"Stoppp ..." Mentari menahan bibir Dafa yang hanya berjarak beberapa centi saja di depannya dengan telapak tangannya.
Dafa membuka mata saat mendengar suara dan telapak tangan mentari yang menghentikannya.
"A..aku belum siap, kita belum sedekat itu walaupun kita udah jadian." Sanggah Mentari.
Dafa menyadari tindakannya yang terlalu terburu-buru. Dan sesuai dugaannya Mentari bukan wanita yang mudah dia luluhkan. Tapi tekatnya sudah bulat dia harus mendapatkan Mentari sepenuh hatinya.
"Sorry .. aku terlalu Lancang dan hanyut terbawa suasana." Ucapnya menyesal.
"Hemm."Mentari mengangguk dan menatap pria di depannya itu.
Drtttt....Drttt...
Getaran pada ponselnya memecah kegugupan di dalam mobil itu.
"Iya ... mang? aku udah di parkiran di dalem mobil temen. Mang Unang di tempat biasa kan? iya aku ke sana!" begitulah percakapan yang Dafa dengar dari Mentari.
"Aku harus pulang sekarang, jemputan ku dah di parkiran!" Mentari hendak membuka Kemeja Dafa yang memeluk tubuhnya menghalangi bayangan keindahan di dalam sana.
"Nggak usah, pake aja dingin!" Dafa menghentikan gerakan Mentari yang akan melepaskan Kemeja itu.
"Ok .. aku pinjem dulu ya, ntar aku balikkin ." Pintanya dengan mata bulat indah dan senyum manisnya ke arah Dafa
Dafa hanya menjawabnya dengan anggukan.
"Aku pulang ya.." Mentari membuka pintu mobil Dafa lalu keluar dan berlari di tengah hujan menuju mobil miliknya.
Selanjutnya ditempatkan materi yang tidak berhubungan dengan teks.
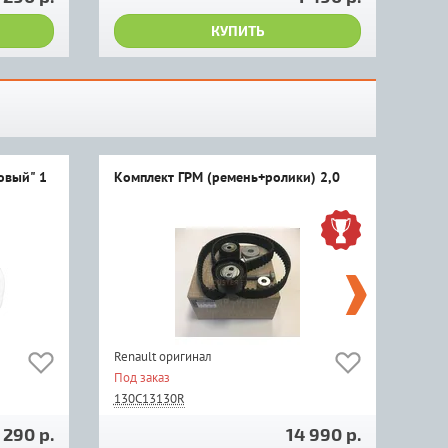
КУПИТЬ
овый" 1
Комплект ГРМ (ремень+ролики) 2,0
Фил
Renault оригинал
Rena
Под заказ
Под 
130C13130R
272
290 р.
14 990 р.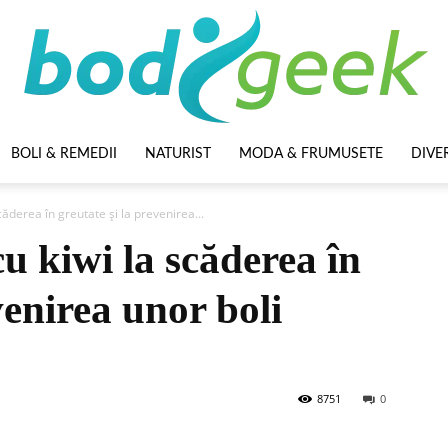
BOLI & REMEDII
NATURIST
MODA & FRUMUSETE
DIVE
BodyGeek
căderea în greutate și la prevenirea...
u kiwi la scăderea în
venirea unor boli
8751
0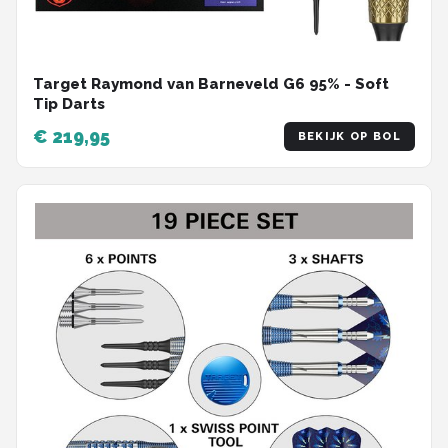
Target Raymond van Barneveld G6 95% - Soft
Tip Darts
€ 219,95
BEKIJK OP BOL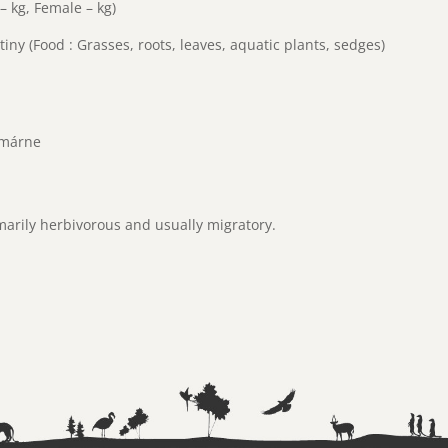
– kg, Female – kg)
stiny (Food : Grasses, roots, leaves, aquatic plants, sedges)
imárne
marily herbivorous and usually migratory.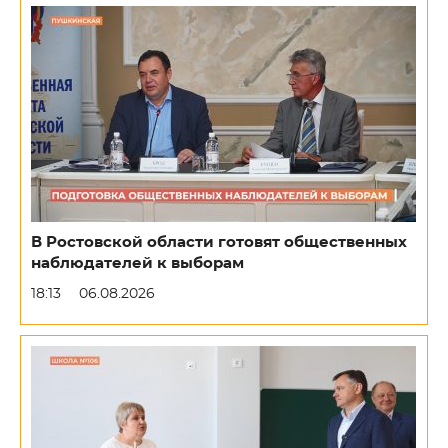
В Ростовской области готовят общественных
наблюдателей к выборам
18:13
06.08.2026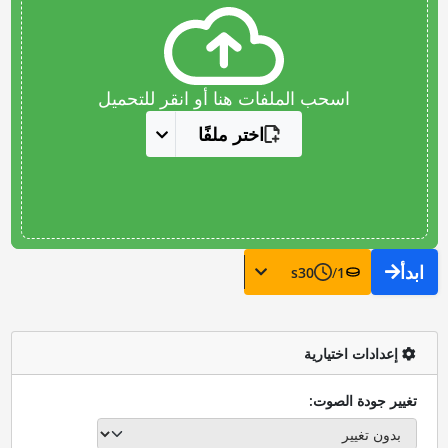
اسحب الملفات هنا أو انقر للتحميل
اختر ملفًا
ابدأ
s
30
/
1
إعدادات اختيارية
تغيير جودة الصوت: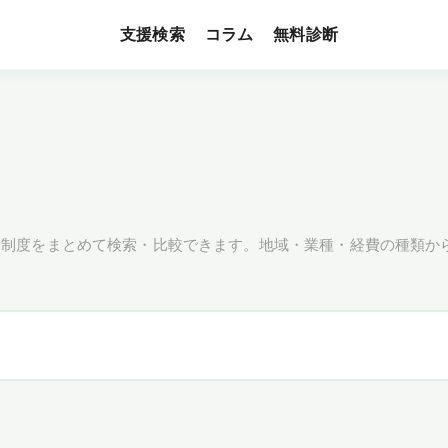
支援検索
無料診断
コラム
援制度をまとめて検索・比較できます。地域・業種・経費の種類か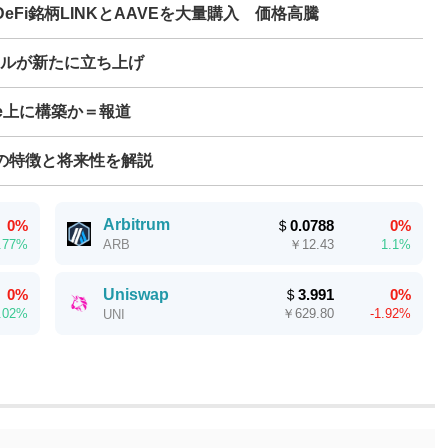
Fi銘柄LINKとAAVEを大量購入 価格高騰
ールが新たに立ち上げ
ve上に構築か＝報道
ムの特徴と将来性を解説
Arbitrum
0%
＄
0.0788
0%
.77%
￥
12.43
1.1%
ARB
Uniswap
0%
＄
3.991
0%
.02%
￥
629.80
-1.92%
UNI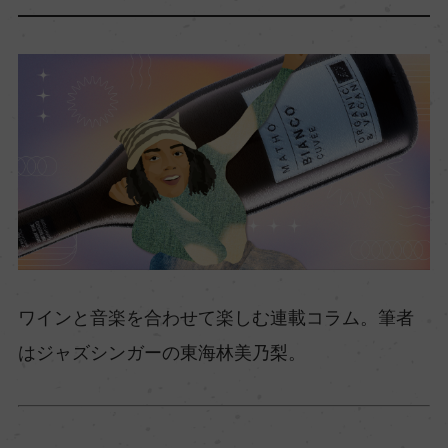
ワインと音楽を合わせて楽しむ連載コラム。筆者
はジャズシンガーの東海林美乃梨。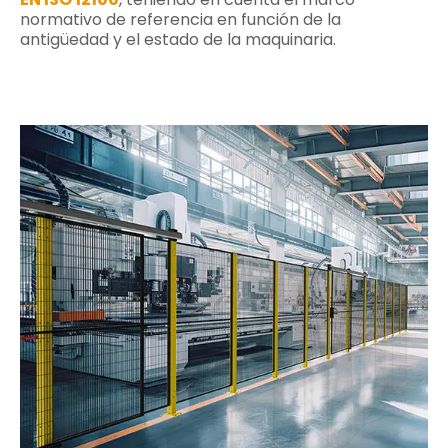
normativo de referencia en función de la
antigüedad y el estado de la maquinaria.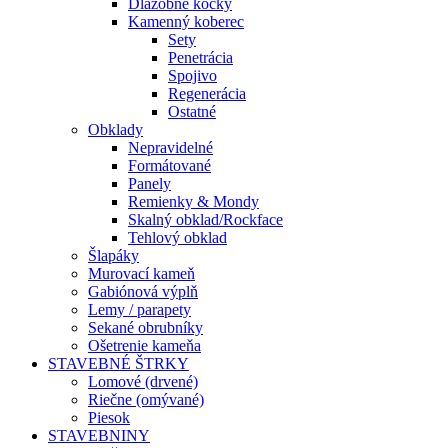
Dlažobné kocky
Kamenný koberec
Sety
Penetrácia
Spojivo
Regenerácia
Ostatné
Obklady
Nepravidelné
Formátované
Panely
Remienky & Mondy
Skalný obklad/Rockface
Tehlový obklad
Šlapáky
Murovací kameň
Gabiónová výplň
Lemy / parapety
Sekané obrubníky
Ošetrenie kameňa
STAVEBNÉ ŠTRKY
Lomové (drvené)
Riečne (omývané)
Piesok
STAVEBNINY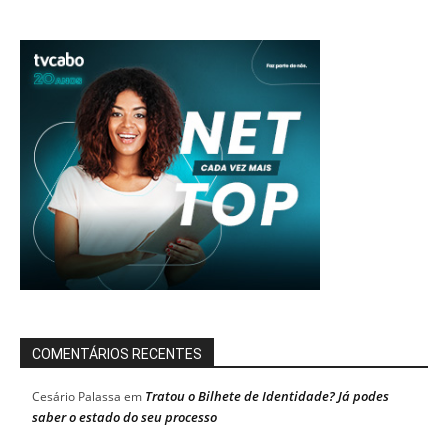
COMENTÁRIOS RECENTES
Tratou o Bilhete de Identidade? Já podes
Cesário Palassa
em
saber o estado do seu processo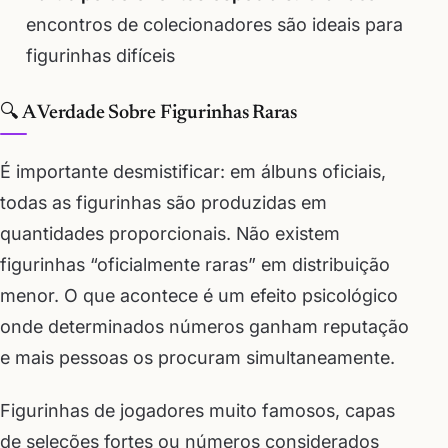
encontros de colecionadores são ideais para
figurinhas difíceis
🔍 A Verdade Sobre Figurinhas Raras
É importante desmistificar: em álbuns oficiais,
todas as figurinhas são produzidas em
quantidades proporcionais. Não existem
figurinhas “oficialmente raras” em distribuição
menor. O que acontece é um efeito psicológico
onde determinados números ganham reputação
e mais pessoas os procuram simultaneamente.
Figurinhas de jogadores muito famosos, capas
de seleções fortes ou números considerados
"iya.. hati-hati, nanti aku hubungi kamu ya?" Dafa setengah berteriak pada Mentari.
Mentari hanya mengacungkan jempol sambil berlari di tengah guyuran hujan.
"Gue harus dapetin lu sepenuhnya." Dafa berucap sambil menatap Mentari yg semakin menjauh.
*
"Ya Tuhan , jantungku. hampir aja my first kiss kuu," ucapnya sambil memegang dadanya mengatur nafas dan mengusap-usap wajahnya.
"Maaf neng tadi di jalan ban mobil pecah, mamang lupa nggak bawa ganti." sesalnya meminta maaf. Membuyarkan kegugupan yang dia rasakan.
"Iya , nggak apa-apa mang, lagian aku ada temen yang nemenin." jawabnya "Jadi aku bisa pacaran!" batinnya terkekeh,
"Saya cuma takut neng Chaca nunggu terus bapak khawatir." Ucapnya panik
Helaan nafas yang terasa sesak mentari hembuskan.
"Aku malah seneng mamang telat, aku juga butuh bergaul mang!" lirih Mentari.
"Wah .. nggak berani saya neng sama bapak sama Abang langit."
"Yang dulu aja saya ampir di pecat neng!" Mengingat kejadian beberapa tahun lalu ketika Mentari kabur saat SMA.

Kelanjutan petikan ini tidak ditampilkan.